Today I arrived at work at a cool 6:35 to attend the plant’s morning ‘Green-Time’ meeting. This is a compulsory safety briefing held every morning by the various departments and its compulsory for all employees to attend. Since I’m officially a grease-monkey now (will tell you all about that in a minute), I have to go to these things.
Sigh.  The working world, eh?
There was a very interesting job to be done this morning.One of the wheels on the overhead crane was making weird noises and had to be replaced and investigated for problems. So I got to tag along and check out how this was done. Surprisingly, changing the wheel on a 30-ton capacity crane is almost exactly like changing the tyre on your car! You jack it up, take off the bolts, remove the wheel and change it out. 

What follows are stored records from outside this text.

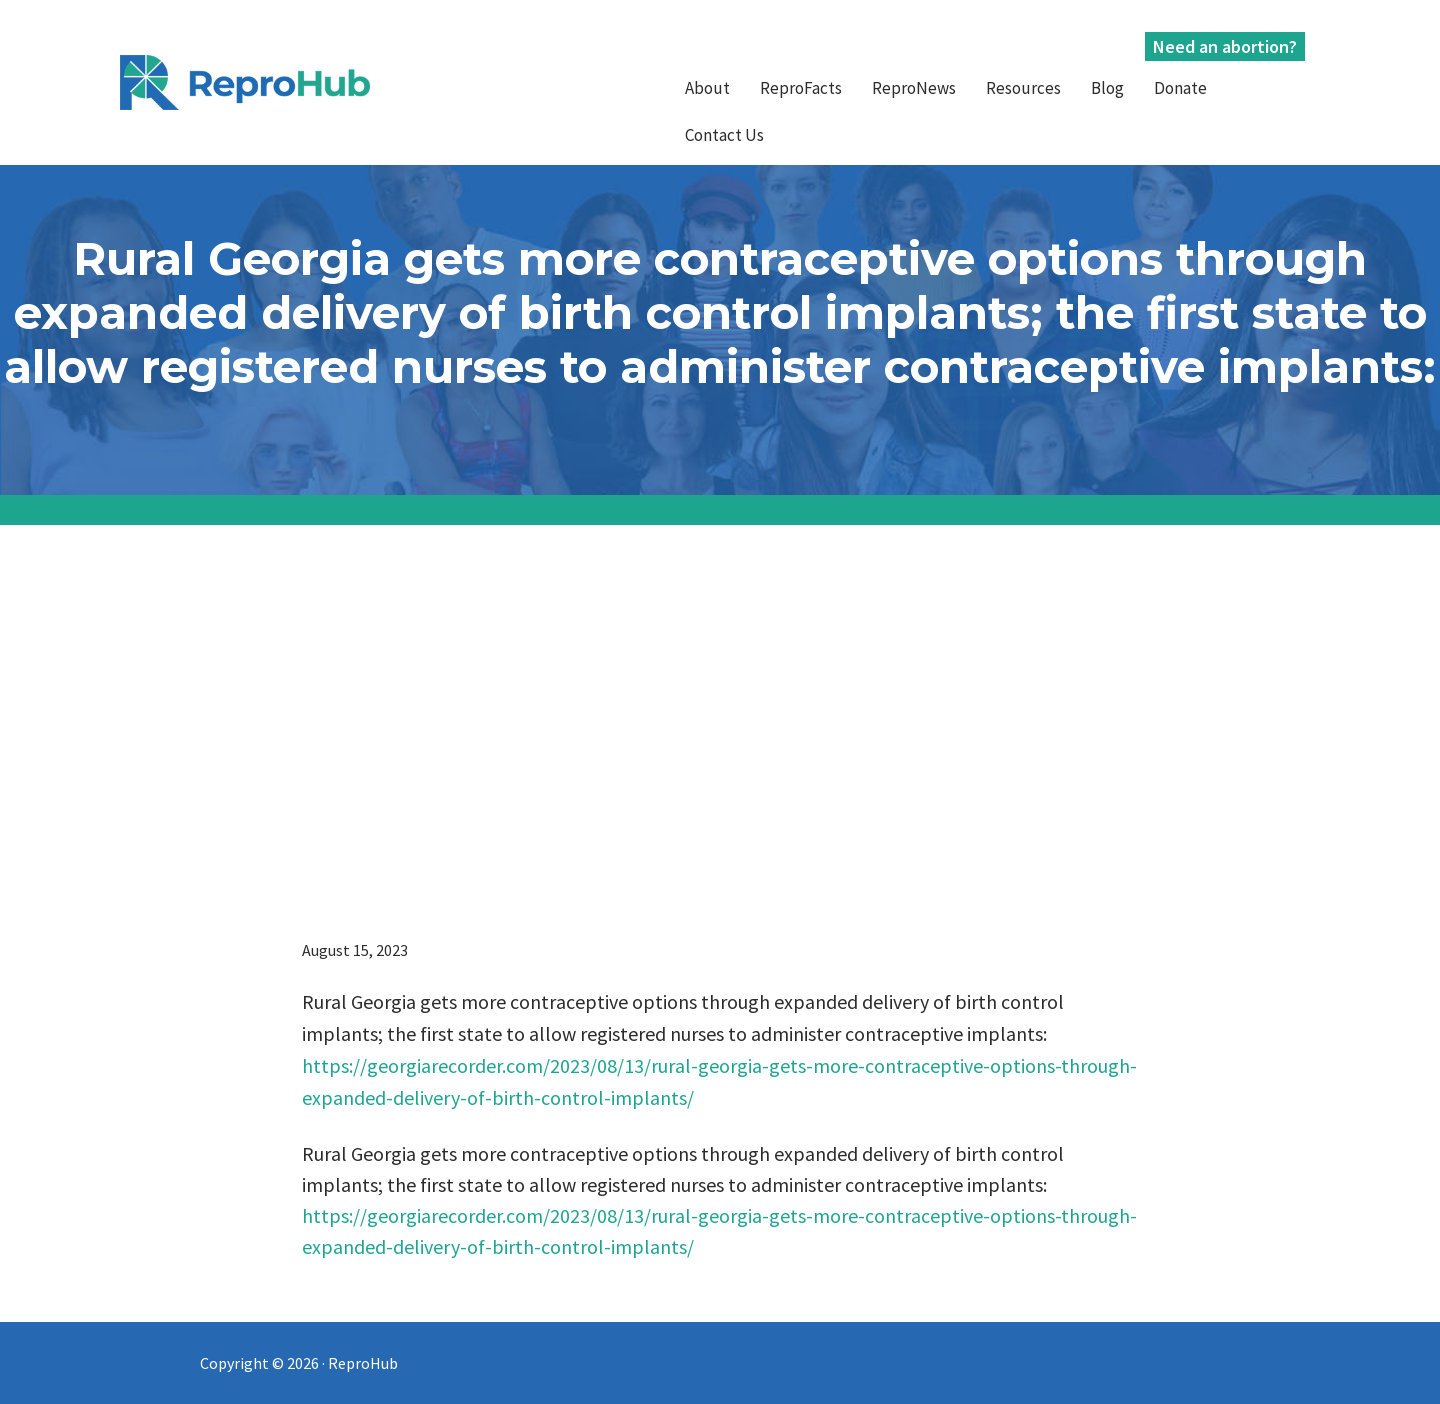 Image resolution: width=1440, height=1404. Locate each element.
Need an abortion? (1225, 46) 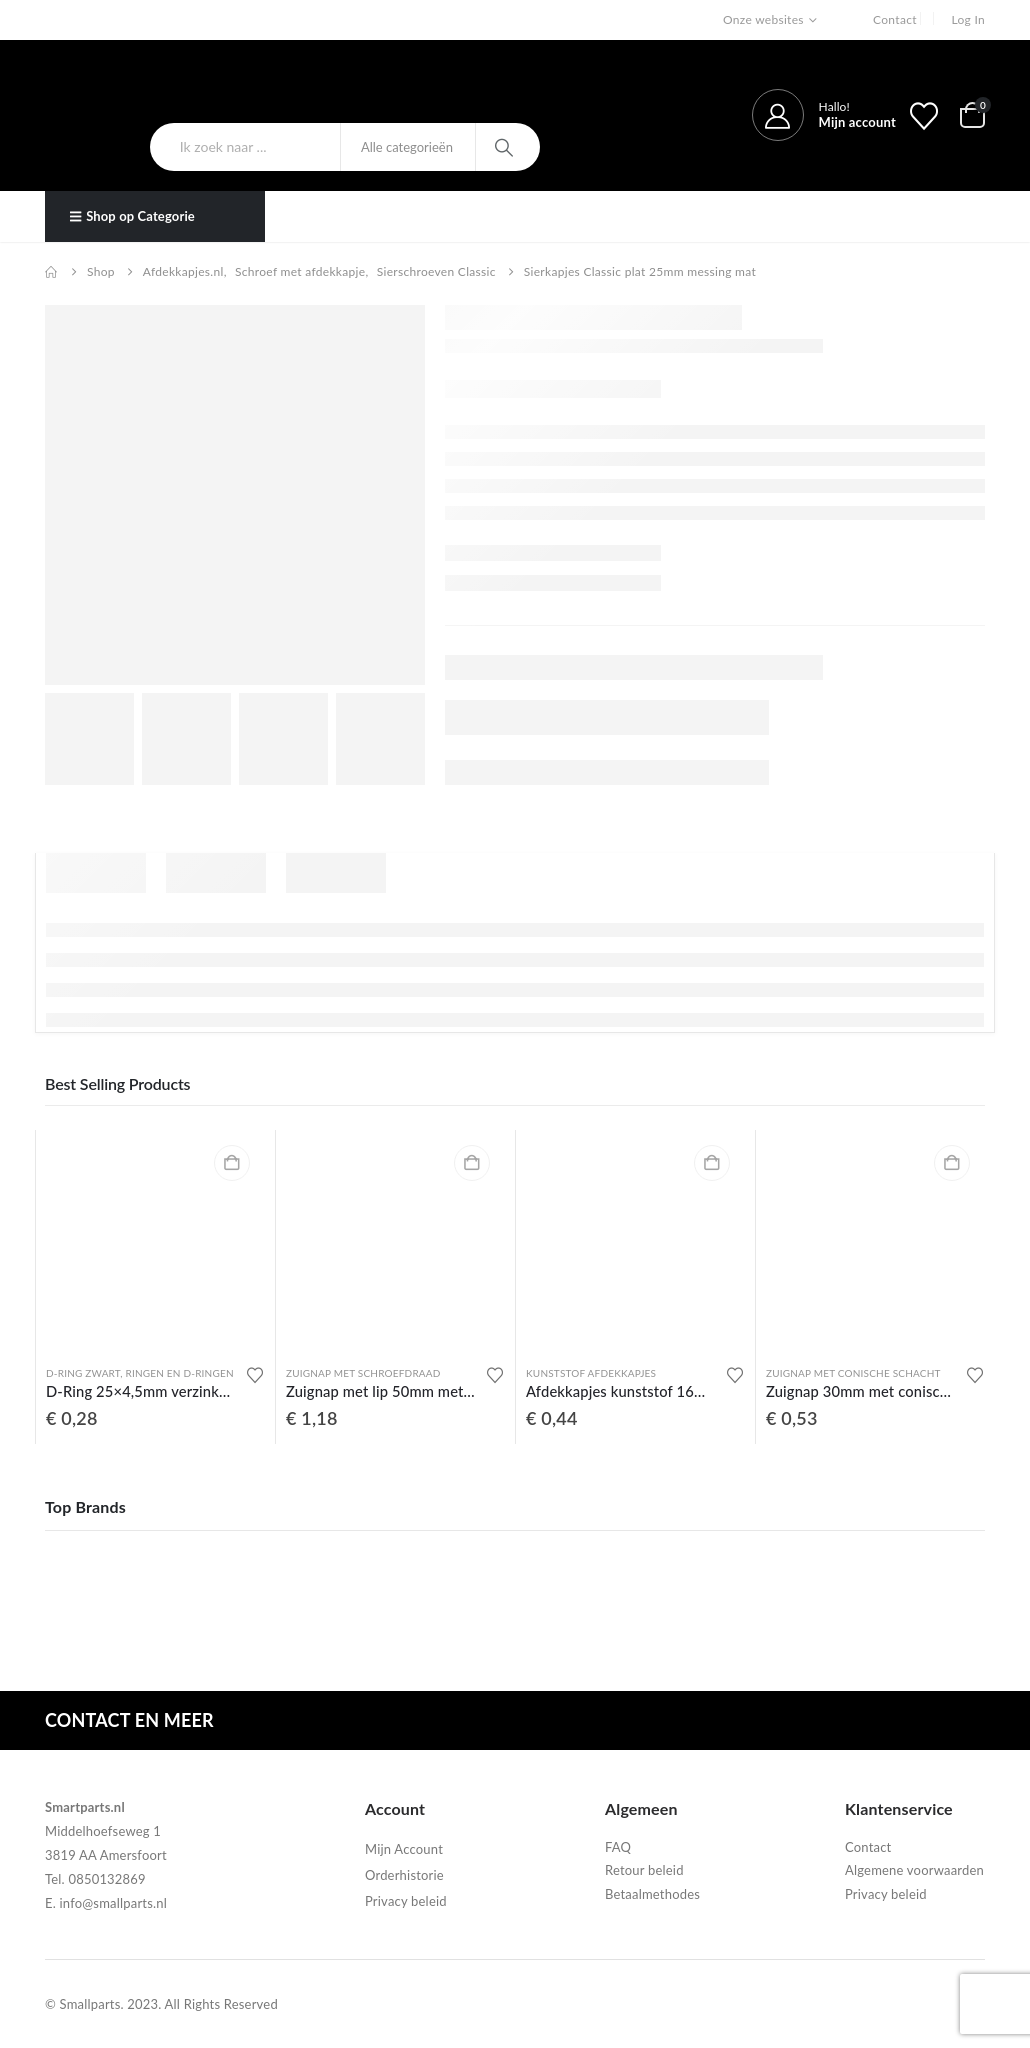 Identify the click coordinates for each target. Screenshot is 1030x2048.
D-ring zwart (83, 1373)
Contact (895, 19)
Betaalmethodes (652, 1894)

Ok, I admit, when you’re dealing with loads of this magnitude its slightly more complex than this, and it takes about 3 hours to complete, but the basics are the same.And of course, we’re on the 4th floor of the furnace building (about 50m off the ground), in overalls and safety harnesses, with out CO gas monitors buzzing away and smoke, dust and heat billowing all around us…oh yes, and there is grease. Tons of it! But its fun and I love the fact that the guys up there look at me like I’m raving mad! I can just see them saying to themselves, “What the bleeding hell is this little girl doing here? What kind of parent would let their daughter DO this?”

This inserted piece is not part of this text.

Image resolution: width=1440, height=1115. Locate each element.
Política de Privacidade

But I love it. I find in fascinating how the mechanical parts all fit together, how the huge, bearings are so accurate and every separate part has a unique function that make this massive machine work under extreme conditions! I think the people that invented and built this are geniuses! Beneath the grease and dust and dirt, this mega-machine is as elegant as any other, and even more so for being able to withstand the heat and particles getting stuck in all its moving parts.
So I’m back in the office, a little dustier than I was before, but I’ve learnt a lot today:
  • How to use on a safety harness and life-line
  • How a CO gas monitor works and what is the maximum safe concentration of CO gas in parts per million (this is about 200 by the way, although some say ‘when you feel dizzy and throw up, get out quick!’)

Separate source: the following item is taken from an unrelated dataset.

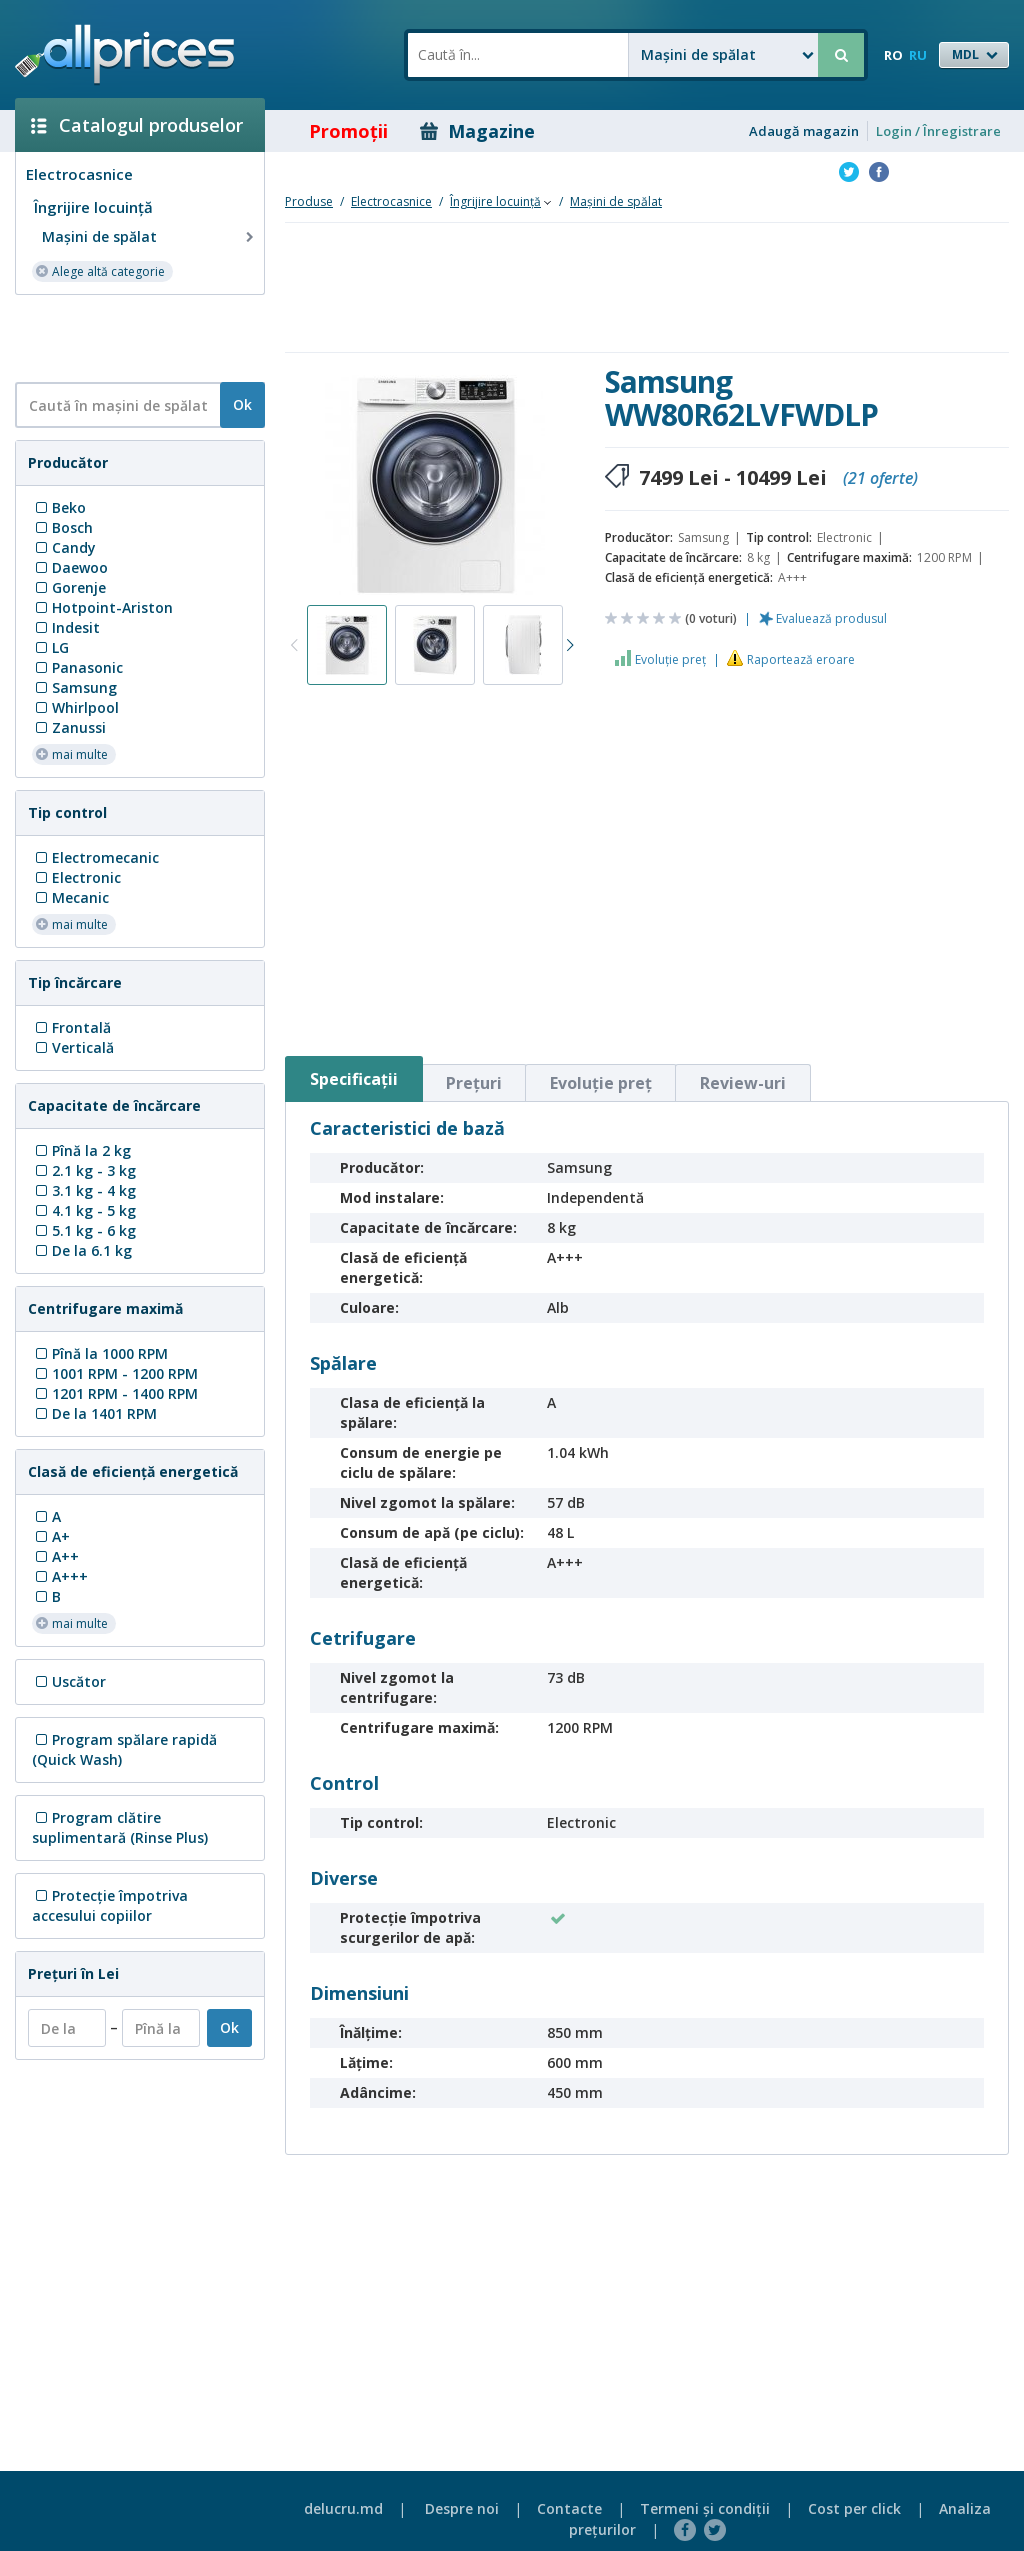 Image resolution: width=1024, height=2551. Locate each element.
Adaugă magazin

  • How to change a crane wheel
  • How a rigging machine and a hydraulic bottle jack works
  • How to remove lock-nuts
Okay fine. As an engineer, I probably (definitely) would never need to actually change a crane wheel…ever. But I need to know what the thing looks like and how it get put together/ taken apart so that I can design one. Even if I’m just picking a standard one out of a catalogue, I need to know that I’m choosing the best and safest type for the job as well as the guys who are using it. All in all, it was great fun!